WORK ITEM: Give the records again exactly. Pictures do not belong in the copy.

MATERIAL SUPPLIED:
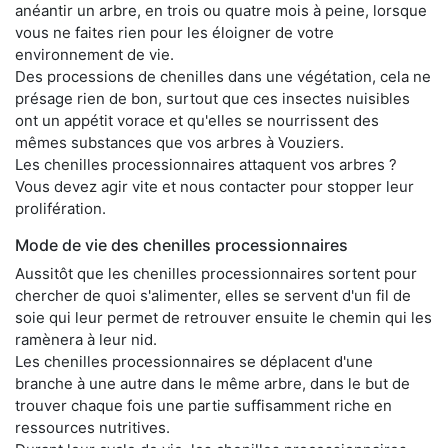
anéantir un arbre, en trois ou quatre mois à peine, lorsque
vous ne faites rien pour les éloigner de votre
environnement de vie.
Des processions de chenilles dans une végétation, cela ne
présage rien de bon, surtout que ces insectes nuisibles
ont un appétit vorace et qu'elles se nourrissent des
mêmes substances que vos arbres à Vouziers.
Les chenilles processionnaires attaquent vos arbres ?
Vous devez agir vite et nous contacter pour stopper leur
prolifération.
Mode de vie des chenilles processionnaires
Aussitôt que les chenilles processionnaires sortent pour
chercher de quoi s'alimenter, elles se servent d'un fil de
soie qui leur permet de retrouver ensuite le chemin qui les
ramènera à leur nid.
Les chenilles processionnaires se déplacent d'une
branche à une autre dans le même arbre, dans le but de
trouver chaque fois une partie suffisamment riche en
ressources nutritives.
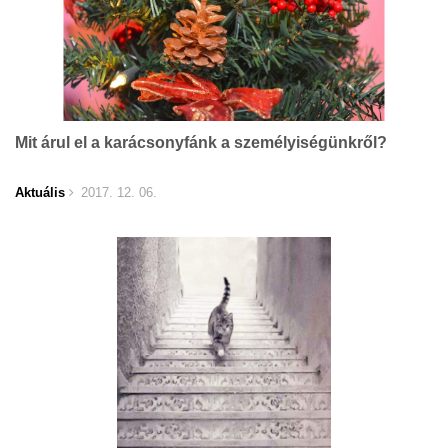
Mit árul el a karácsonyfánk a személyiségünkről?
Aktuális
2017. 12. 06.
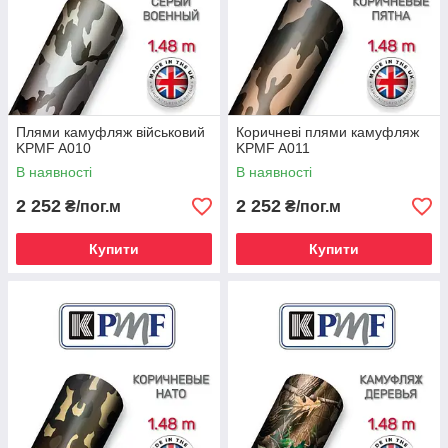
Плями камуфляж військовий
Коричневі плями камуфляж
KPMF A010
KPMF A011
В наявності
В наявності
2 252
2 252
₴/пог.м
₴/пог.м
Купити
Купити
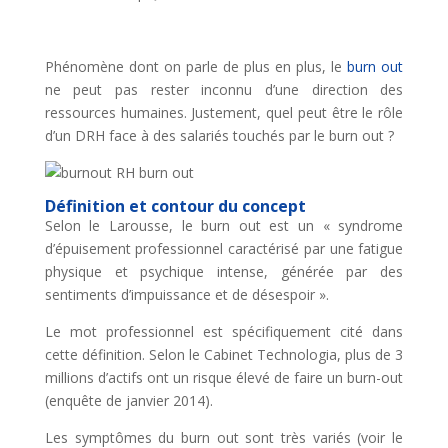
Phénomène dont on parle de plus en plus, le
burn out
ne peut pas rester inconnu d’une direction des
ressources humaines. Justement, quel peut être le rôle
d’un DRH face à des salariés touchés par le burn out ?
Définition et contour du concept
Selon le Larousse, le burn out est un « syndrome
d’épuisement professionnel caractérisé par une fatigue
physique et psychique intense, générée par des
sentiments d’impuissance et de désespoir ».
Le mot professionnel est spécifiquement cité dans
cette définition. Selon le Cabinet Technologia, plus de 3
millions d’actifs ont un risque élevé de faire un burn-out
(enquête de janvier 2014).
Les symptômes du burn out sont très variés (voir le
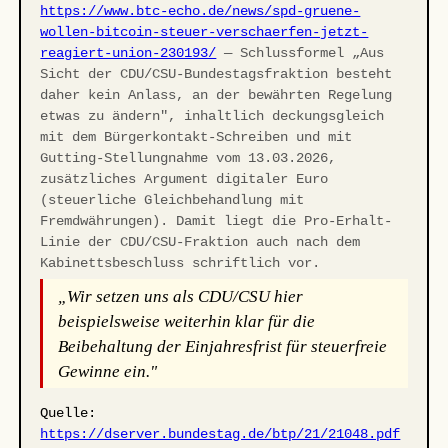
https://www.btc-echo.de/news/spd-gruene-
wollen-bitcoin-steuer-verschaerfen-jetzt-
reagiert-union-230193/
— Schlussformel „Aus
Sicht der CDU/CSU-Bundestagsfraktion besteht
daher kein Anlass, an der bewährten Regelung
etwas zu ändern", inhaltlich deckungsgleich
mit dem Bürgerkontakt-Schreiben und mit
Gutting-Stellungnahme vom 13.03.2026,
zusätzliches Argument digitaler Euro
(steuerliche Gleichbehandlung mit
Fremdwährungen). Damit liegt die Pro-Erhalt-
Linie der CDU/CSU-Fraktion auch nach dem
Kabinettsbeschluss schriftlich vor.
„Wir setzen uns als CDU/CSU hier
beispielsweise weiterhin klar für die
Beibehaltung der Einjahresfrist für steuerfreie
Gewinne ein."
Quelle:
https://dserver.bundestag.de/btp/21/21048.pdf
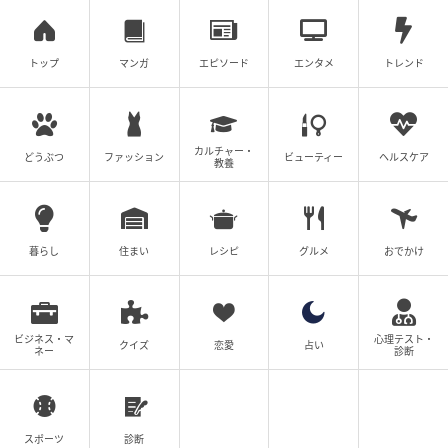
トップ
マンガ
エピソード
エンタメ
トレンド
カルチャー・
どうぶつ
ファッション
ビューティー
ヘルスケア
教養
暮らし
住まい
レシピ
グルメ
おでかけ
ビジネス・マ
心理テスト・
クイズ
恋愛
占い
ネー
診断
スポーツ
診断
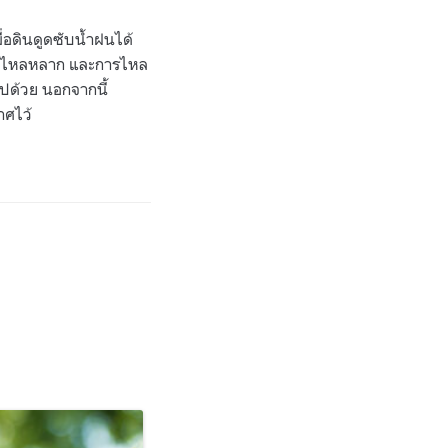
่อดินดูดซับน้ำฝนได้
ำป่าไหลหลาก และการไหล
ไปด้วย นอกจากนี้
าศไว้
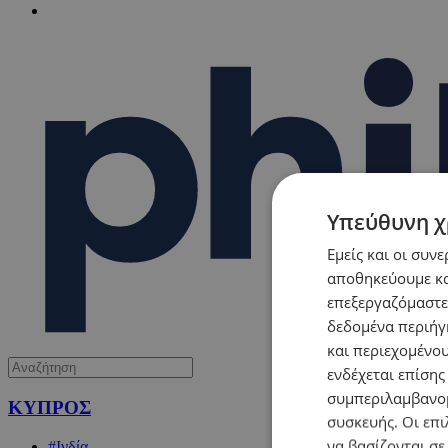
Υπεύθυνη χ
Εμείς και οι συν
αποθηκεύουμε κα
επεξεργαζόμαστε
δεδομένα περιήγη
και περιεχομένο
ενδέχεται επίσης
συμπεριλαμβανομ
ΚΥΠΡΟΣ
συσκευής. Οι επι
να βασίζονται σε
#Ινδία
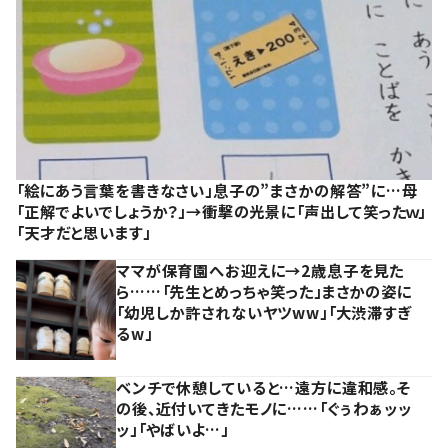
「絵にあう言葉を書きなさい」息子の”まさかの解答”に…母
「正解でよいでしょうか？」→衝撃の光景に「声出して笑ったｗ」
「天才だと思います」
ママが保育園へお迎えに→2歳息子を見た
ら……「先生とめっちゃ笑った」まさかの姿に
「幼児しか許されないヤツww」「大渋滞すぎ
るw」
ベンチで休憩していると…遠方に違和感。そ
の後、近付いてきたモノに……「ぐぅわぁッッ
ッ」「やばいよ…」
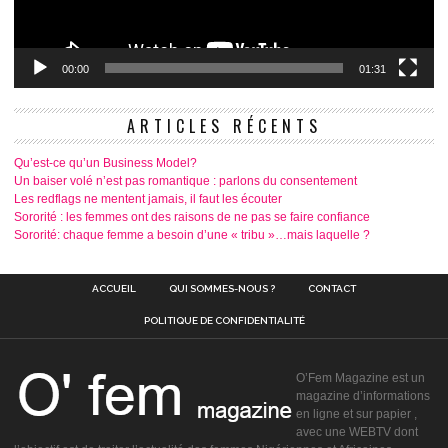
00:00
01:31
ARTICLES RÉCENTS
Qu’est-ce qu’un Business Model?
Un baiser volé n’est pas romantique : parlons du consentement
Les redflags ne mentent jamais, il faut les écouter
Sororité : les femmes ont des raisons de ne pas se faire confiance
Sororité: chaque femme a besoin d’une « tribu »…mais laquelle ?
ACCUEIL
QUI SOMMES-NOUS ?
CONTACT
POLITIQUE DE CONFIDENTIALITÉ
O’Fem Magazine est un
magazine d’informations
en ligne et sur papier ,
avec une WEBTV dont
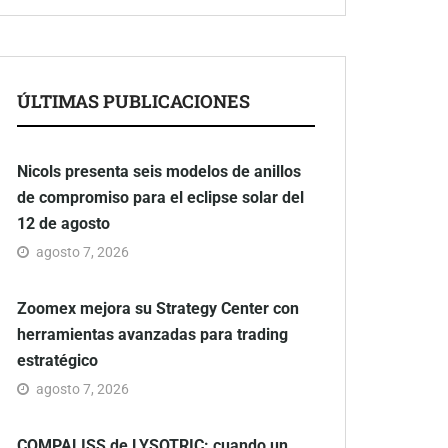
ÚLTIMAS PUBLICACIONES
Nicols presenta seis modelos de anillos
de compromiso para el eclipse solar del
12 de agosto
agosto 7, 2026
Zoomex mejora su Strategy Center con
herramientas avanzadas para trading
estratégico
agosto 7, 2026
COMPALISS de LYSOTRIC: cuando un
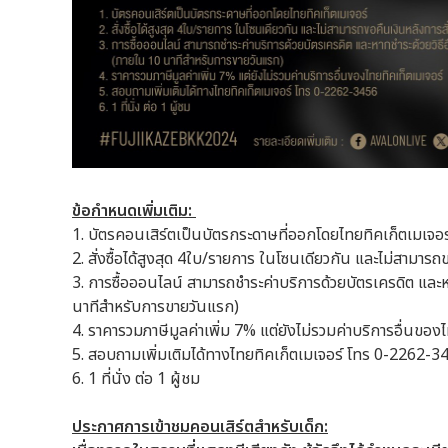
ข้อกำหนดเพิ่มเติม:
1.
บัตรคอนเสิร์ตเป็นบัตรกระดาษที่ออกโดยไทยทิคเก็ตเมเจอร
2.
สั่งซื้อได้สูงสุด 4ใบ/รายการ ในโซนเดียวกัน และไม่สามารถ
3.
การซื้อออนไลน์ สามารถชำระค่าบริการด้วยบัตรเครดิต และห
นาทีสำหรับการขายวันแรก)
4.
ราคารวมภาษีมูลค่าเพิ่ม 7% แต่ยังไม่รวมค่าบริการอื่นของ
5.
สอบถามเพิ่มเติมได้ทางไทยทิคเก็ตเมเจอร์ โทร 0-2262-3
6.
1 ที่นั่ง ต่อ 1 ผู้ชม
ประกาศการเข้าชมคอนเสิร์ตสำหรับเด็ก:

SOLUTION TO THIS PROBLEM:
anéantir un arbre, en trois ou quatre mois à peine, lorsque
vous ne faites rien pour les éloigner de votre
environnement de vie.
Des processions de chenilles dans une végétation, cela ne
présage rien de bon, surtout que ces insectes nuisibles
ont un appétit vorace et qu'elles se nourrissent des
mêmes substances que vos arbres à Vouziers.
Les chenilles processionnaires attaquent vos arbres ?
Vous devez agir vite et nous contacter pour stopper leur
prolifération.
Mode de vie des chenilles processionnaires
Aussitôt que les chenilles processionnaires sortent pour
chercher de quoi s'alimenter, elles se servent d'un fil de
soie qui leur permet de retrouver ensuite le chemin qui les
ramènera à leur nid.
Les chenilles processionnaires se déplacent d'une
branche à une autre dans le même arbre, dans le but de
trouver chaque fois une partie suffisamment riche en
ressources nutritives.
Mit árul el a karácsonyfánk a személyiségünkről?
Aktuális
2017. 12. 06.
Плями камуфляж військовий
Коричневі плями камуфляж
KPMF A010
KPMF A011
В наявності
В наявності
2 252
2 252
₴/пог.м
₴/пог.м
Купити
Купити
Phénomène dont on parle de plus en plus, le
burn out
ne peut pas rester inconnu d’une direction des
ressources humaines. Justement, quel peut être le rôle
d’un DRH face à des salariés touchés par le burn out ?
Définition et contour du concept
Selon le Larousse, le burn out est un « syndrome
d’épuisement professionnel caractérisé par une fatigue
physique et psychique intense, générée par des
sentiments d’impuissance et de désespoir ».
Le mot professionnel est spécifiquement cité dans
cette définition. Selon le Cabinet Technologia, plus de 3
millions d’actifs ont un risque élevé de faire un burn-out
(enquête de janvier 2014).
Les symptômes du burn out sont très variés (voir le
https://www.btc-echo.de/news/spd-gruene-
wollen-bitcoin-steuer-verschaerfen-jetzt-
reagiert-union-230193/
— Schlussformel „Aus
Sicht der CDU/CSU-Bundestagsfraktion besteht
daher kein Anlass, an der bewährten Regelung
etwas zu ändern", inhaltlich deckungsgleich
mit dem Bürgerkontakt-Schreiben und mit
Gutting-Stellungnahme vom 13.03.2026,
zusätzliches Argument digitaler Euro
(steuerliche Gleichbehandlung mit
Fremdwährungen). Damit liegt die Pro-Erhalt-
Linie der CDU/CSU-Fraktion auch nach dem
Kabinettsbeschluss schriftlich vor.
„Wir setzen uns als CDU/CSU hier
beispielsweise weiterhin klar für die
Beibehaltung der Einjahresfrist für steuerfreie
Gewinne ein."
Quelle:
https://dserver.bundestag.de/btp/21/21048.pdf
トップ
マンガ
エピソード
エンタメ
トレンド
カルチャー・
どうぶつ
ファッション
ビューティー
ヘルスケア
教養
暮らし
住まい
レシピ
グルメ
おでかけ
ビジネス・マ
心理テスト・
クイズ
恋愛
占い
ネー
診断
スポーツ
診断
่อดินดูดซับน้ำฝนได้
ำป่าไหลหลาก และการไหล
ไปด้วย นอกจากนี้
าศไว้
Υπεύθυνη χ
Εμείς και οι συν
αποθηκεύουμε κα
επεξεργαζόμαστε
δεδομένα περιήγη
και περιεχομένο
ενδέχεται επίσης
συμπεριλαμβανομ
ΚΥΠΡΟΣ
συσκευής. Οι επι
να βασίζονται σε
#Ινδία
「絵にあう言葉を書きなさい」息子の”まさかの解答”に…母
「正解でよいでしょうか？」→衝撃の光景に「声出して笑ったｗ」
「天才だと思います」
ママが保育園へお迎えに→2歳息子を見た
ら……「先生とめっちゃ笑った」まさかの姿に
「幼児しか許されないヤツww」「大渋滞すぎ
るw」
ベンチで休憩していると…遠方に違和感。そ
の後、近付いてきたモノに……「ぐぅわぁッッ
ッ」「やばいよ…」
00:00
01:31
ARTICLES RÉCENTS
Qu’est-ce qu’un Business Model?
Un baiser volé n’est pas romantique : parlons du consentement
Les redflags ne mentent jamais, il faut les écouter
Sororité : les femmes ont des raisons de ne pas se faire confiance
Sororité: chaque femme a besoin d’une « tribu »…mais laquelle ?
ACCUEIL
QUI SOMMES-NOUS ?
CONTACT
POLITIQUE DE CONFIDENTIALITÉ
O’Fem Magazine est un
magazine d’informations
en ligne et sur papier ,
avec une WEBTV dont
ÚLTIMAS PUBLICACIONES
Nicols presenta seis modelos de anillos
de compromiso para el eclipse solar del
12 de agosto
agosto 7, 2026
Zoomex mejora su Strategy Center con
herramientas avanzadas para trading
estratégico
agosto 7, 2026
COMPALISS de LYSOTRIC: cuando un
ข้อกำหนดเพิ่มเติม:
1.
บัตรคอนเสิร์ตเป็นบัตรกระดาษที่ออกโดยไทยทิคเก็ตเมเจอร
2.
สั่งซื้อได้สูงสุด 4ใบ/รายการ ในโซนเดียวกัน และไม่สามารถ
3.
การซื้อออนไลน์ สามารถชำระค่าบริการด้วยบัตรเครดิต และห
นาทีสำหรับการขายวันแรก)
4.
ราคารวมภาษีมูลค่าเพิ่ม 7% แต่ยังไม่รวมค่าบริการอื่นของ
5.
สอบถามเพิ่มเติมได้ทางไทยทิคเก็ตเมเจอร์ โทร 0-2262-3
6.
1 ที่นั่ง ต่อ 1 ผู้ชม
ประกาศการเข้าชมคอนเสิร์ตสำหรับเด็ก:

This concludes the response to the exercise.